OK, look, I’m a mathtard. I know diddly-squat about the intricacies of financial instruments, except that those instruments usually end up thrust up some poor dumb shmuck, when you start in talking about amortizing the long range fiduciary argle-bargle, my eyes glaze over and I slip closer and closer to a coma.

Just one thing I want somebody to tell me: where did all the money go? I mean, its gone, right? But it didn’t just evaporate, did it? Go “poof” - gone? So, somebody’s got it, right? Can we make them hock it up, like a hairball of Benjamins? Can we ship them off to Club Fed, where the chef can’t make a decent white sauce?

Thing is, I sense a somewhat bizzare morality at play here. If the fuckees weren’t smart enough, that’s too bad for them, should have paid more attention in school, or some such. Why is it that a man who wouldn’t dream of robbing a blind man or a cripple has no problems screwing someone who isn’t as smart? Mathtards like me are fair game?

Rob somebody with a gun, go to jail. Rob them with a nice clean spreadsheet, fart through silk undies and order frappuccino. Wrong. Just plain wrong.

The problem is, these loans have be packaged, and repackaged and jumbled into “financial instruments” all over the globe. One reason this is as bad as it is, is that it’s so hard to know exactly where they are. You might own some of this paper, 'luc, and you wouldn’t even know it.

Not a chance. Zero, zip, nada damn thing.

You don’t own any mutual funds? No investments whatsoever?

Please tell me that isn’t so…

Indeed, many people who had invested in supposedly ultra-safe money-market funds thought they didn’t own any subprime debt. Turns out that it ain’t necessarily so.

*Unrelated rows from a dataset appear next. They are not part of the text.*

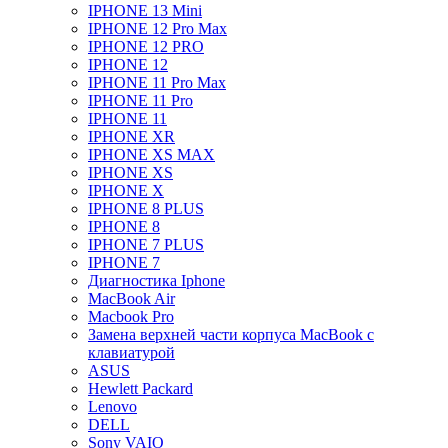
IPHONE 13 Mini
IPHONE 12 Pro Max
IPHONE 12 PRO
IPHONE 12
IPHONE 11 Pro Max
IPHONE 11 Pro
IPHONE 11
IPHONE XR
IPHONE XS MAX
IPHONE XS
IPHONE X
IPHONE 8 PLUS
IPHONE 8
IPHONE 7 PLUS
IPHONE 7
Диагностика Iphone
MacBook Air
Macbook Pro
Замена верхней части корпуса MacBook с
клавиатурой
ASUS
Hewlett Packard
Lenovo
DELL
Sony VAIO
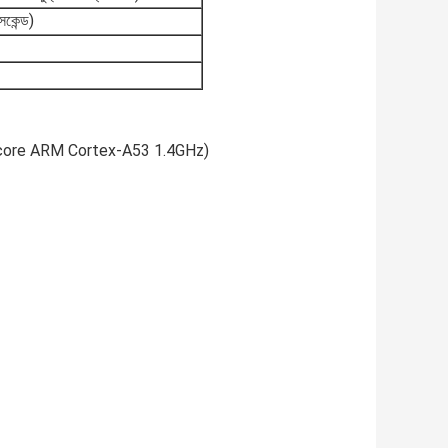
েকেন্ড)
-core ARM Cortex-A53 1.4GHz)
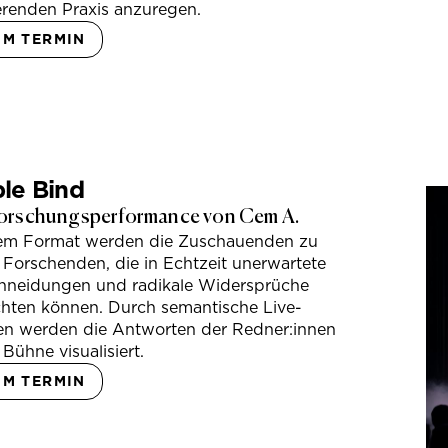
erenden Praxis anzuregen.
UM TERMIN
le Bind
orschungsperformance von Cem A.
sem Format werden die Zuschauenden zu
 Forschenden, die in Echtzeit unerwartete
hneidungen und radikale Widersprüche
hten können. Durch semantische Live-
en werden die Antworten der Redner:innen
 Bühne visualisiert.
UM TERMIN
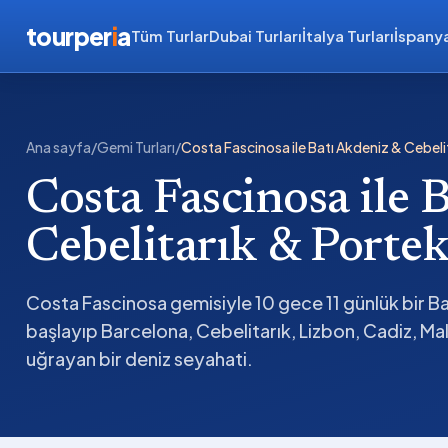
tourper
i
a
Tüm Turlar
Dubai Turları
İtalya Turları
İspanya
Ana sayfa
/
Gemi Turları
/
Costa Fascinosa ile Batı Akdeniz & Cebeli
Costa Fascinosa ile 
Cebelitarık & Portek
Costa Fascinosa gemisiyle 10 gece 11 günlük bir B
başlayıp Barcelona, Cebelitarık, Lizbon, Cadiz, Mal
uğrayan bir deniz seyahati.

I heard something disturbing on Marketplace yesterday (or it might have been the KQED California Report.) 61% of people with subprime loans would have qualified for regular loans. (I’m not sure if this is nationwide or California only.) The lenders got additional commission from putting people into the loans. I’d suspect that this worked by not giving normal fixed rate loans as an option. Since qualification criteria are no doubt proprietary, how would the average person know that he had a better option?

As for those who bought these loans, I wonder how many were tagged as having been done with no documentation? None that were AAA rated, I’d hope.

You don’t have a pension plan at work? A 401k? A CD? Life insurance? A savings account? Nothing, no kind of savings or investment vehicle at all? That would be very odd. The only way to be sure you don’t have any money invested in this mess would be not to have any kind of savings or investment of any kind. Of course, maybe you’re one of those folks who keeps it all in a mattress at home, but somehow I doubt it.

I heard something similar. The person said 50%, but I’m sure that was rounded off, and it was a national number. I think it was on the New Hour with Jim Leher.

By shopping around, like the average person does for pretty much everything. If you don’t shop around for the most expensive item you’ll ever purchase, you need some serious educumation.

Don’t confuse subprime loans with ARMS and fixed-rate mortgages. A sub-prime loan and an adjustable rate mortgage (ARM) both have a fluctuating interest rate. The difference is that with sub-primes, the lenders take on an aditional risk, which they offset with higher interest rates and additional fees.

But, you are correct. It is predatory if the borrowers have good credit and the lenders are steering them into higher interest rate sub-primes.

What about all of the people who made windfall profits on real estate, made possible by the price inflation caused by easy credit? They may not have participated in any of the shenanigans that other posters have described, but they certainly benefited from those actions.